**Brief**
Check each line of the material, and show the ones that include the word "maior".

**Exercise material**

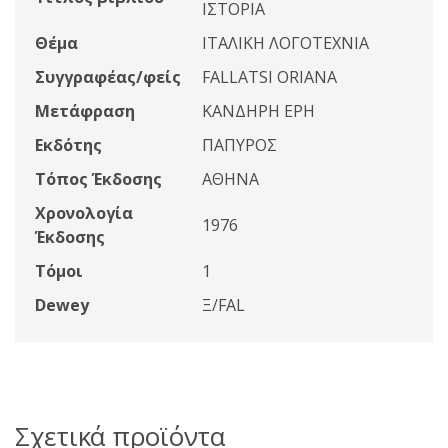
ΙΣΤΟΡΙΑ
Θέμα
ΙΤΑΛΙΚΗ ΛΟΓΟΤΕΧΝΙΑ
Συγγραφέας/φείς
FALLATSI ORIANA
Μετάφραση
ΚΑΝΔΗΡΗ ΕΡΗ
Εκδότης
ΠΑΠΥΡΟΣ
Τόπος Έκδοσης
ΑΘΗΝΑ
Χρονολογία
1976
Έκδοσης
Τόμοι
1
Dewey
Ξ/FAL
Σχετικά προϊόντα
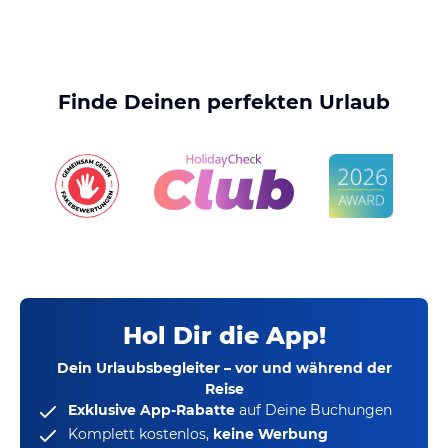
Finde Deinen perfekten Urlaub
Hol Dir die App!
Dein Urlaubsbegleiter – vor und während der
Reise
Exklusive App-Rabatte
auf Deine Buchungen
Komplett kostenlos,
keine Werbung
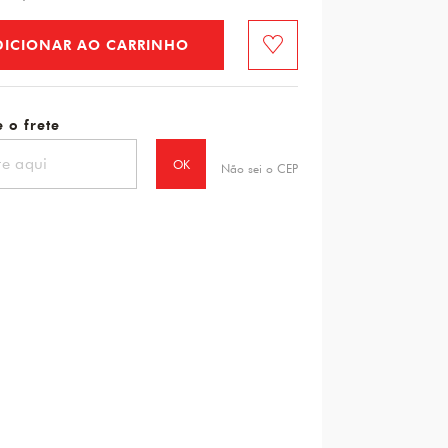
DICIONAR AO CARRINHO
Favorito
 o frete
OK
Não sei o CEP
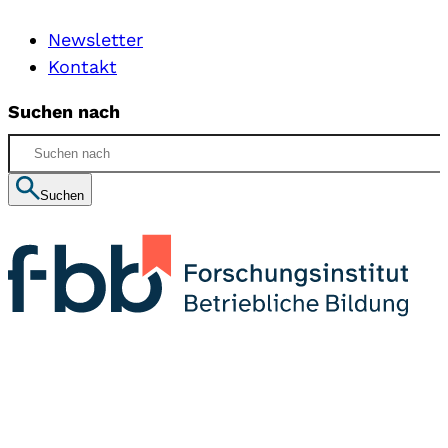
Newsletter
Kontakt
Suchen nach
Suchen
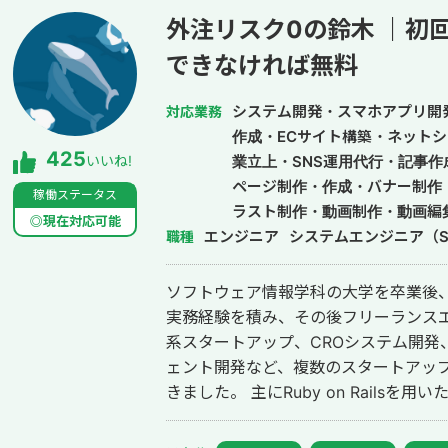
外注リスク0の鈴木 ｜初
できなければ無料
システム開発・スマホアプリ開
対応業務
作成・ECサイト構築・ネットシ
425
いいね!
業立上・SNS運用代行・記事
ページ制作・作成・バナー制作
稼働ステータス
ラスト制作・動画制作・動画編集
◎現在対応可能
エンジニア
システムエンジニア（S
職種
ソフトウェア情報学科の大学を卒業後、
実務経験を積み、その後フリーランスエンジニア
系スタートアップ、CROシステム開発、
ェント開発など、複数のスタートアッ
きました。 主にRuby on Railsを用いたバックエンド開発を得意としており、
要件定義、設計、実装、本番リリース
す。 特に、仕様が複雑な業務システムや、要件がまだ固まりきっていない新規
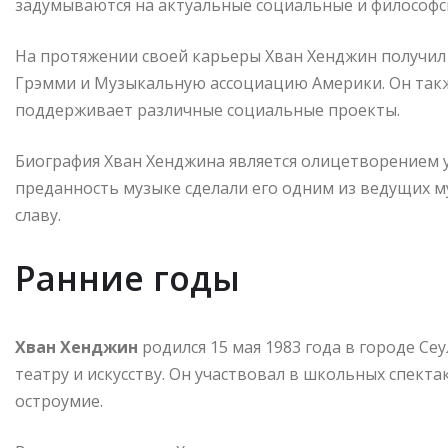
задумываются на актуальные социальные и философс
На протяжении своей карьеры Хван Хенджин получил
Грэмми и Музыкальную ассоциацию Америки. Он такж
поддерживает различные социальные проекты.
Биография Хван Хенджина является олицетворением ус
преданность музыке сделали его одним из ведущих м
славу.
Ранние годы
Хван Хенджин
родился 15 мая 1983 года в городе Сеу
театру и искусству. Он участвовал в школьных спекта
остроумие.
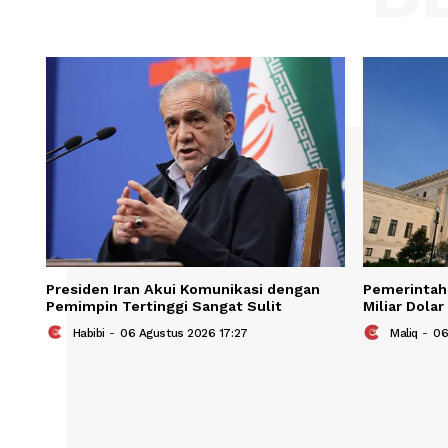
Save my name, email, and website in t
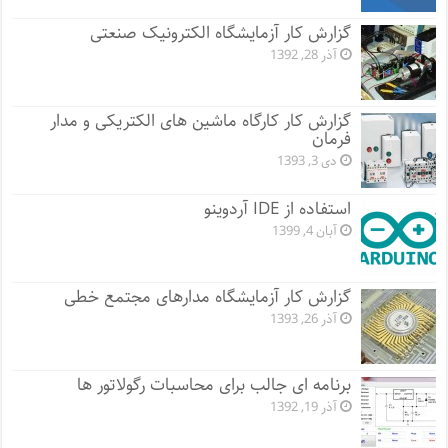
گزارش کار آزمایشگاه الکترونیک صنعتی
آذر 28, 1392
گزارش کار کارگاه ماشین های الکتریکی و مدار
فرمان
دی 3, 1393
استفاده از IDE آردوینو
آبان 4, 1399
گزارش کار آزمایشگاه مدارهای مجتمع خطی
آذر 26, 1393
برنامه ای جالب برای محاسبات رگولاتور ها
آذر 19, 1392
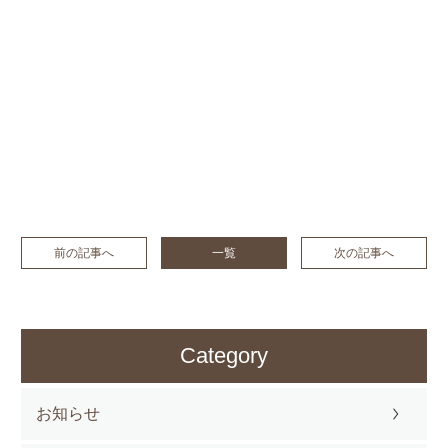
前の記事へ
一覧
次の記事へ
Category
お知らせ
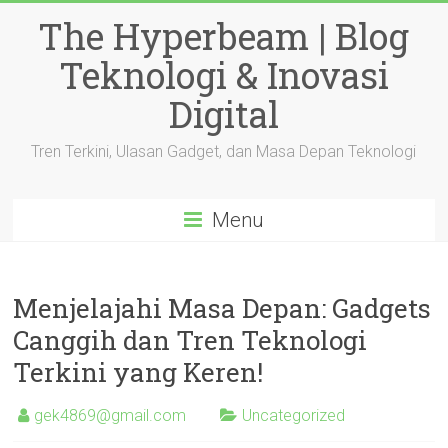
Skip
The Hyperbeam | Blog
to
content
Teknologi & Inovasi
Digital
Tren Terkini, Ulasan Gadget, dan Masa Depan Teknologi
Menu
Menjelajahi Masa Depan: Gadgets
Canggih dan Tren Teknologi
Terkini yang Keren!
gek4869@gmail.com
Uncategorized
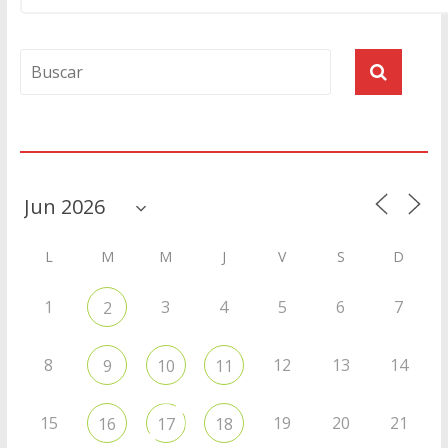
Agenda
L
M
M
J
V
S
D
1
3
4
5
6
7
2
8
12
13
14
9
10
11
15
19
20
21
16
17
18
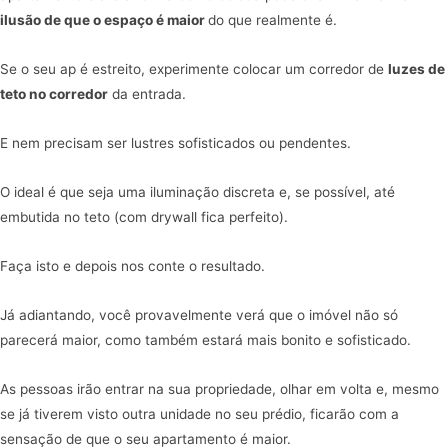
ilusão de que o espaço é maior
do que realmente é.
Se o seu ap é estreito, experimente colocar um corredor de
luzes de
teto no corredor
da entrada.
E nem precisam ser lustres sofisticados ou pendentes.
O ideal é que seja uma iluminação discreta e, se possível, até
embutida no teto (com drywall fica perfeito).
Faça isto e depois nos conte o resultado.
Já adiantando, você provavelmente verá que o imóvel não só
parecerá maior, como também estará mais bonito e sofisticado.
As pessoas irão entrar na sua propriedade, olhar em volta e, mesmo
se já tiverem visto outra unidade no seu prédio, ficarão com a
sensação de que o seu apartamento é maior.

**Exercise solution**
ilusão de que o espaço é maior
parecerá maior, como também estará mais bonito e sofisticado.
sensação de que o seu apartamento é maior.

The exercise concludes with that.